— September 3, 2019
Machine learning technology is making rapid gains in the financial services industry, and a growing number of companies are now using it to enhance the customer experience. Gartner even predicts that by 2020, 85% of customer relationships with an enterprise won’t involve interacting with another human.
Instead, machine learning will be leveraged to create a more streamlined and rewarding customer experience. Here are some of the primary ways machine learning can be used in financial services, and the key benefits this technology offers.
Machine learning and banking
Determining fair pricing on complex banking products like corporate credit cards and merchant acquisitions has never been easy. It’s something banks have struggled with for years. Leveraging advanced analytics, however, has been a game-changer, and puts financial institutions in a more favorable position.
According to McKinsey & Company, “Using new data sources, technologies, and modeling techniques, these early adopters are providing front-end staff with in-depth views of customers and prospects, including such information as to their product-acceptance probabilities, price sensitivities, propensities to churn and lifetime values.” In turn, bank managers can provide more personalized customer experience and offer extremely targeted pricing for each micro-segment.
Needless to say, this can create a major competitive advantage. By gaining in-depth insights through machine learning, banks can fine-tune their products and services, keep customers happier, and reduce customer attrition rates.
A key part of the financial services industry is providing customers with financial guidance. While customers have historically used portfolio management services – something that’s quite labor-intensive – machine learning has changed that. Now customers can receive excellent advice from robo advisors based on incredibly detailed analyses to make strategic decisions and improve their financial health.
For example, Wealthfront, an automated investment service, provides financial advice through a smartphone app. They use advanced software that’s programmed to follow smart investment strategies and identify the best opportunities. And the machine learning capabilities ensure their software grows smarter and smarter as it accumulates more data.

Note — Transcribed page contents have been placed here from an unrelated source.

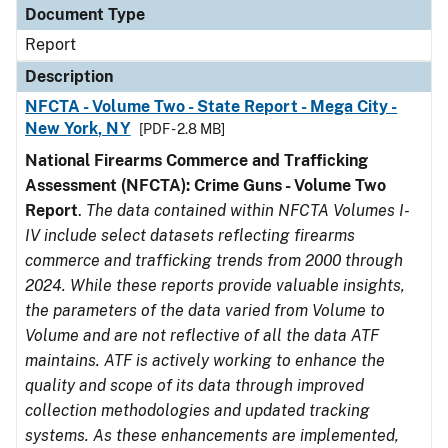
Document Type
Report
Description
NFCTA - Volume Two - State Report - Mega City -
New York, NY
[PDF - 2.8 MB]
National Firearms Commerce and Trafficking
Assessment (NFCTA): Crime Guns - Volume Two
Report
.
The data contained within NFCTA Volumes I-
IV include select datasets reflecting firearms
commerce and trafficking trends from 2000 through
2024. While these reports provide valuable insights,
the parameters of the data varied from Volume to
Volume and are not reflective of all the data ATF
maintains. ATF is actively working to enhance the
quality and scope of its data through improved
collection methodologies and updated tracking
systems. As these enhancements are implemented,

The best part is that it can use a wide variety of strategies so the experience is fully customized for each individual customer. Not only that, it’s far more cost-effective than hiring a traditional financial advisor – something most people will appreciate.
Trading is a notoriously complex process that requires access to vast volumes of data for effective decision-making. That’s something machine learning can help with as well.
“Algorithmic traders often make use of high-frequency trading technology, which can enable a firm to make tens of thousands of trades per second,” explains James Chen, Director of Trading & Investing Content at Investopedia. “Algorithmic trading can be used in a wide variety of situations including order execution, arbitrage, and trend trading strategies.”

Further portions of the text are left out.